How do I secure the evidence?
Bind C2PA manifests to the file, archive hashes/logs in the DAM, and, where possible, provide them with a qualified timestamp/seal. This substantiates the creation, processing, and publication in a court of law.
Sample Policy (Short Version) for Teams
- Definitions: "AI image" means created in whole or in part using generative processes; "synthetic part" refers to image information without a real template.
- Labeling: Mandatory for media, political, health, and advertising environments; otherwise, it depends on the context. Placement should be close to the image, with short and clear wording.
- Rights: Check the rights chain before publication; portraits only with release; logos/trademarks only with release.
- Metadata: Maintain IPTC fields completely, alt text is mandatory, and use image sitemaps.
- Provenance: C2PA is mandatory for in-house productions in editorial/advertising environments; for additional purchases, providers with content credentials are preferred.
- Review: Sensitive motifs must be released by legal/editors.
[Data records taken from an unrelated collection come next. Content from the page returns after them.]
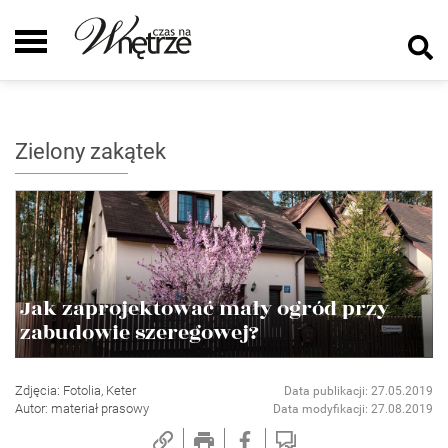
Zielony zakątek
Jak zaprojektować mały ogród przy
zabudowie szeregowej?
Zdjęcia: Fotolia, Keter
Data publikacji: 27.05.2019
Autor: materiał prasowy
Data modyfikacji: 27.08.2019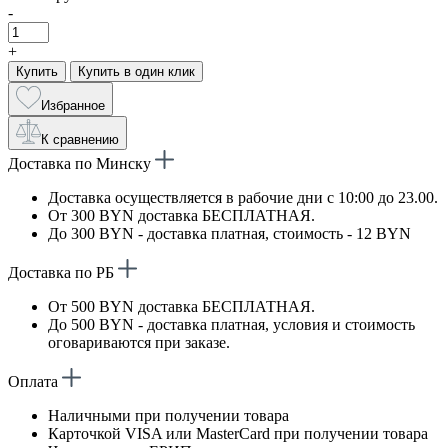
-
+
Купить
Купить в один клик
Избранное
К сравнению
Доставка по Минску
Доставка осуществляется в рабочие дни с 10:00 до 23.00.
От 300 BYN доставка БЕСПЛАТНАЯ.
До 300 BYN - доставка платная, стоимость - 12 BYN
Доставка по РБ
От 500 BYN доставка БЕСПЛАТНАЯ.
До 500 BYN - доставка платная, условия и стоимость
оговариваются при заказе.
Оплата
Наличными при получении товара
Карточкой VISA или MasterCard при получении товара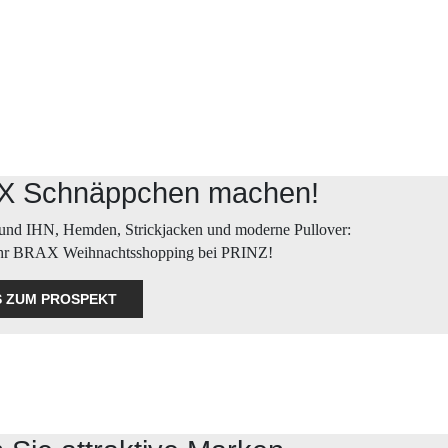
AX Schnäppchen machen!
 und IHN, Hemden, Strickjacken und moderne Pullover:
für Ihr BRAX Weihnachtsshopping bei PRINZ!
’S ZUM PROSPEKT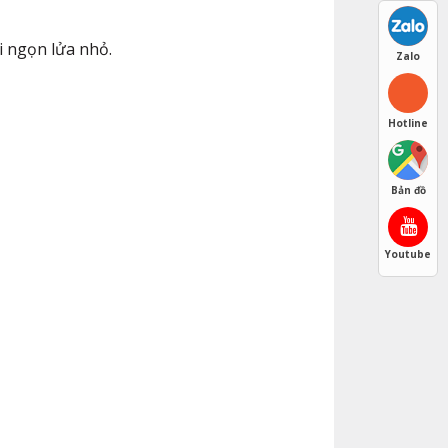
 ngọn lửa nhỏ.​
Zalo
Hotline
Bản đồ
Youtube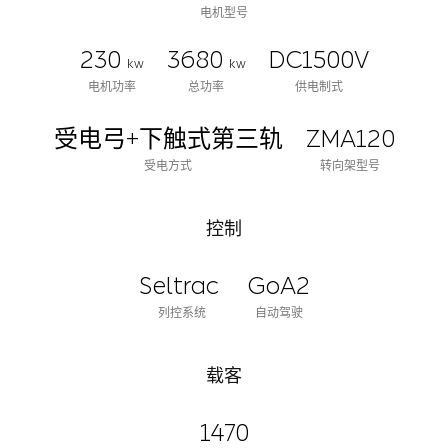
电机型号
230
3680
DC1500V
kw
kw
电机功率
总功率
供电制式
受电弓+下触式第三轨
ZMA120
受电方式
转向架型号
控制
Seltrac
GoA2
列控系统
自动驾驶
载客
1470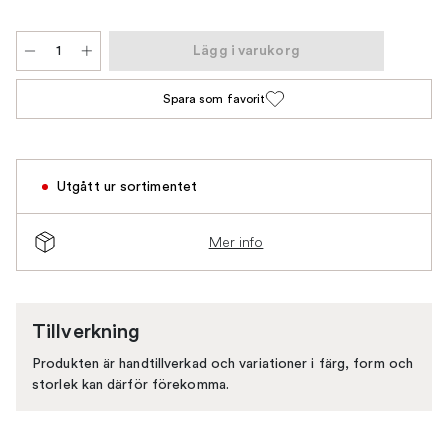
Lägg i varukorg
Spara som favorit
Utgått ur sortimentet
Mer info
Tillverkning
Produkten är handtillverkad och variationer i färg, form och
storlek kan därför förekomma.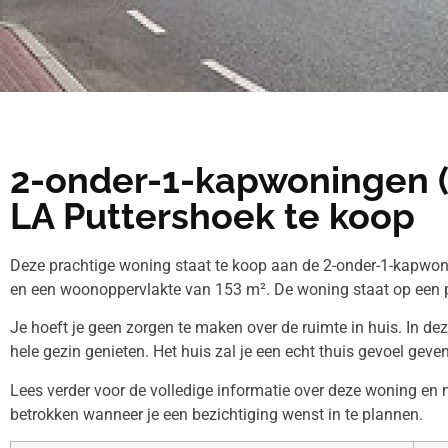
2-onder-1-kapwoningen (
LA Puttershoek te koop
Deze prachtige woning staat te koop aan de 2-onder-1-kapwon
en een woonoppervlakte van 153 m². De woning staat op een 
Je hoeft je geen zorgen te maken over de ruimte in huis. In de
hele gezin genieten. Het huis zal je een echt thuis gevoel geven
Lees verder voor de volledige informatie over deze woning e
betrokken wanneer je een bezichtiging wenst in te plannen.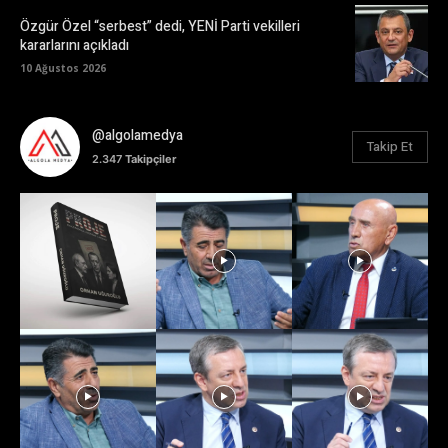
Özgür Özel “serbest” dedi, YENİ Parti vekilleri
kararlarını açıkladı
10 Ağustos 2026
@algolamedya
Takip Et
2.347
Takipçiler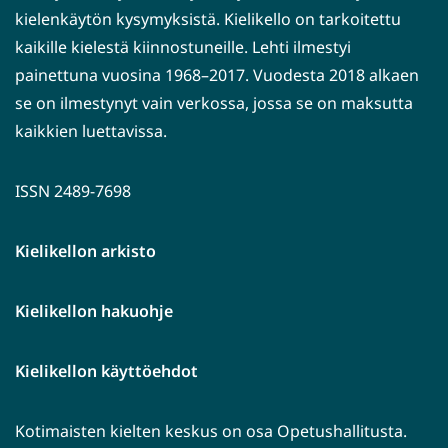
kielenkäytön kysymyksistä. Kielikello on tarkoitettu
kaikille kielestä kiinnostuneille. Lehti ilmestyi
painettuna vuosina 1968–2017. Vuodesta 2018 alkaen
se on ilmestynyt vain verkossa, jossa se on maksutta
kaikkien luettavissa.
ISSN 2489-7698
Kielikellon arkisto
Kielikellon hakuohje
Kielikellon käyttöehdot
Kotimaisten kielten keskus on osa Opetushallitusta.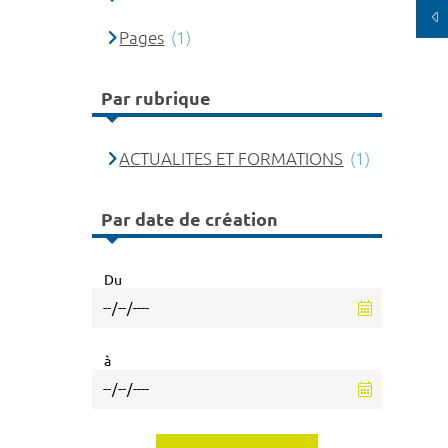
Pages
(1)
Par rubrique
ACTUALITES ET FORMATIONS
(1)
Par date de création
Du
à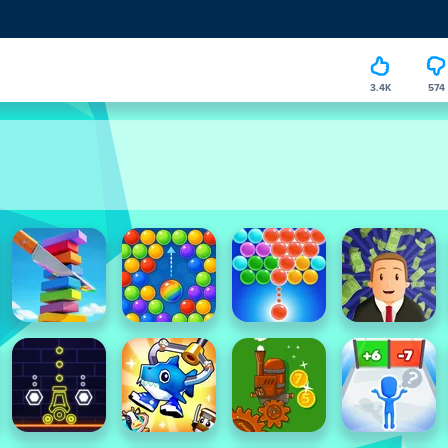
3.4K
574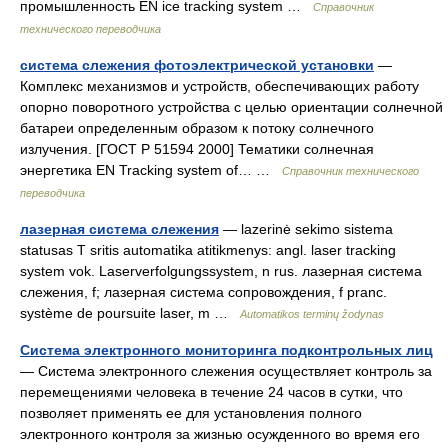
промышленность EN ice tracking system …
Справочник
технического переводчика
система слежения фотоэлектрической установки
—
Комплекс механизмов и устройств, обеспечивающих работу
опорно поворотного устройства с целью ориентации солнечной
батареи определенным образом к потоку солнечного
излучения. [ГОСТ Р 51594 2000] Тематики солнечная
энергетика EN Tracking system of… …
Справочник технического
переводчика
лазерная система слежения
— lazerinė sekimo sistema
statusas T sritis automatika atitikmenys: angl. laser tracking
system vok. Laserverfolgungssystem, n rus. лазерная система
слежения, f; лазерная система сопровождения, f pranc.
système de poursuite laser, m …
Automatikos terminų žodynas
Система электронного мониторинга подконтрольных лиц
— Система электронного слежения осуществляет контроль за
перемещениями человека в течение 24 часов в сутки, что
позволяет применять ее для установления полного
электронного контроля за жизнью осужденного во время его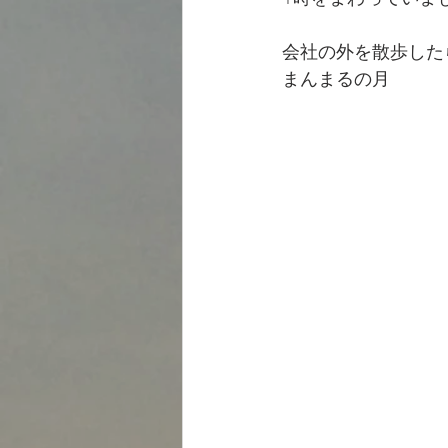
会社の外を散歩した
まんまるの月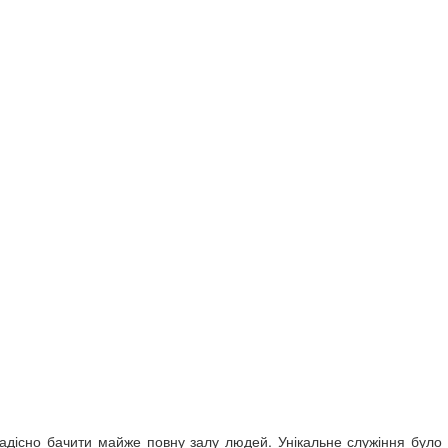
радісно бачити майже повну залу людей. Унікальне служіння було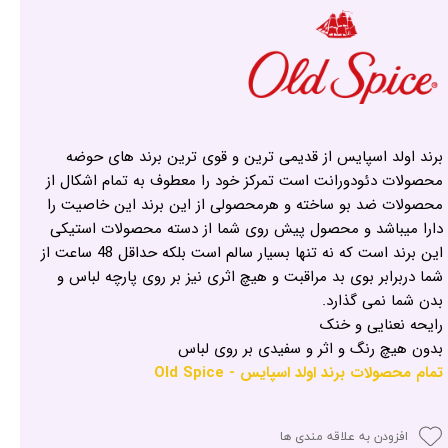
برند اولد اسپایس از قدیمی ترین و قوی ترین برند های حوضه
محصولات دئودورانت است تمرکز خود را معطوف به تمام اشکال از
محصولات ضد بو ساخته و هرمحصولی از این برند این خاصیت را
دارا میباشد و محصول پیش روی شما از دسته محصولات استیکی
این برند است که نه تنها بسیار سالم است بلکه حداقل 48 ساعت از
شما دربرابر بوی بد مراقبت و هیچ اثری نیز بر روی پارچه لباس و
بدن شما نمی گذارد.
رایحه نعنایی و خنک
بدون هیچ رنگ و اثر و سفیدی بر روی لباس
تمام محصولات برند اولد اسپایس - Old Spice
افزودن به علاقه مندی ها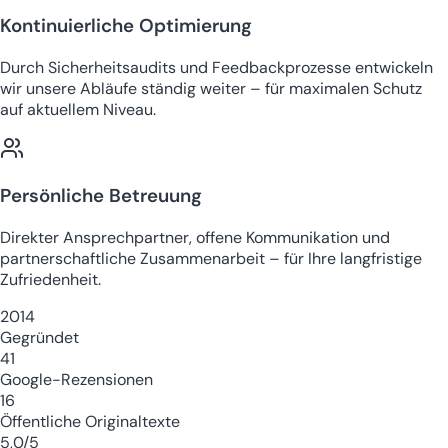
Kontinuierliche Optimierung
Durch Sicherheitsaudits und Feedbackprozesse entwickeln
wir unsere Abläufe ständig weiter – für maximalen Schutz
auf aktuellem Niveau.
Persönliche Betreuung
Direkter Ansprechpartner, offene Kommunikation und
partnerschaftliche Zusammenarbeit – für Ihre langfristige
Zufriedenheit.
2014
Gegründet
41
Google-Rezensionen
16
Öffentliche Originaltexte
5,0/5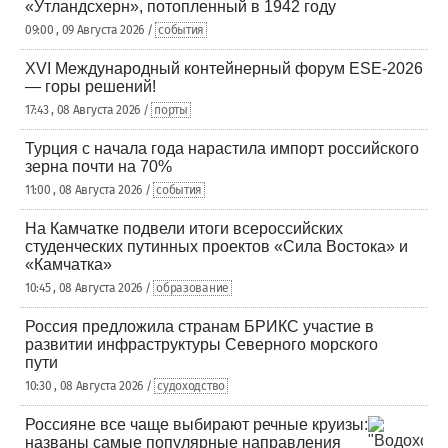
«Утландсхерн», потопленный в 1942 году
09:00 , 09 Августа 2026 /
события
XVI Международный контейнерный форум ESE-2026
— горы решений!
17:43 , 08 Августа 2026 /
порты
Турция с начала года нарастила импорт российского
зерна почти на 70%
11:00 , 08 Августа 2026 /
события
На Камчатке подвели итоги всероссийских
студенческих путинных проектов «Сила Востока» и
«Камчатка»
10:45 , 08 Августа 2026 /
образование
Россия предложила странам БРИКС участие в
развитии инфраструктуры Северного морского
пути
10:30 , 08 Августа 2026 /
судоходство
Россияне все чаще выбирают речные круизы:
названы самые популярные направления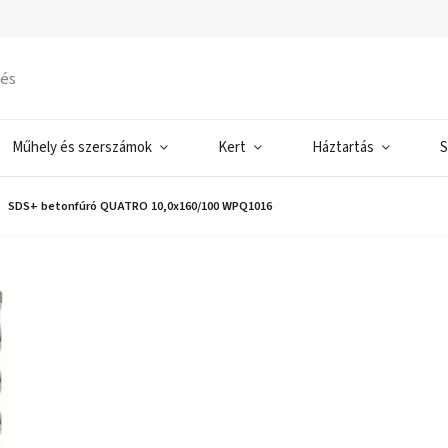
Műhely és szerszámok
Kert
Háztartás
S
SDS+ betonfúró QUATRO 10,0x160/100 WPQ1016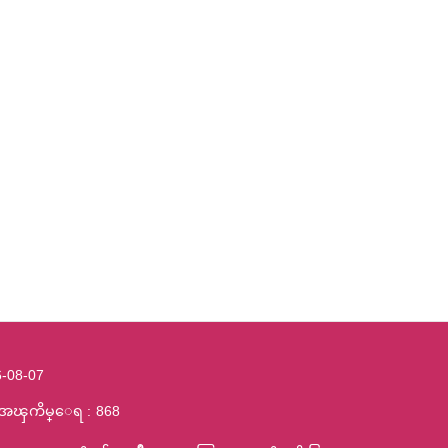
-08-07
႔အၾကိမ္ေရ
868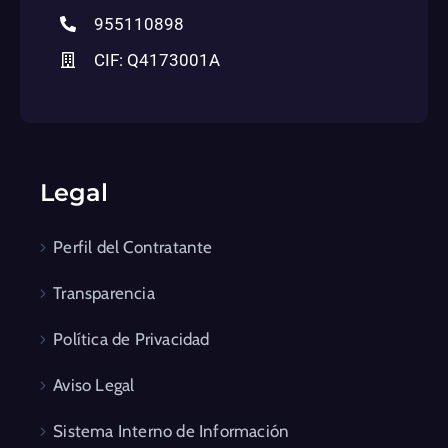
955110898
CIF: Q4173001A
Legal
Perfil del Contratante
Transparencia
Política de Privacidad
Aviso Legal
Sistema Interno de Información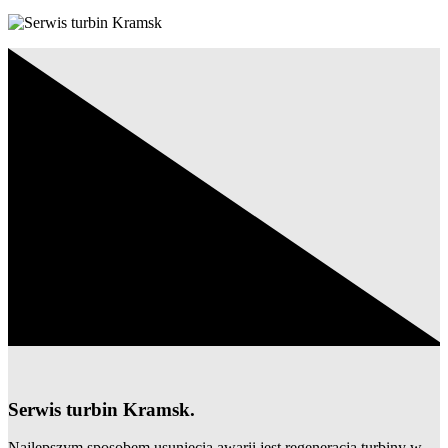
Serwis turbin Kramsk.
Najlepszym sposobem usunięcia awarii jest regeneracja turbiny w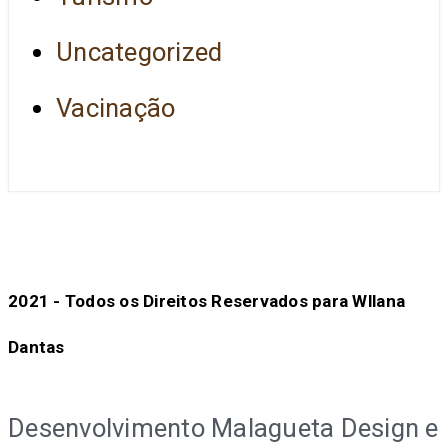
Uncategorized
Vacinação
2021 - Todos os Direitos Reservados para Wllana
Dantas
Desenvolvimento Malagueta Design e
- Incident Response: Establish a takedown path, correction instructions, and documentation obligations.
Conclusion
Legally compliant publishing of AI images means accurately classifying human authorship, securing rights chains, applying transparent labels, and properly implementing accessibility. Alt text, IPTC metadata, and C2PA provenance are not merely "nice-to-have extras" but form the backbone of scalable image governance. By standardizing these building blocks, you can publish faster, with greater certainty, and increased visibility.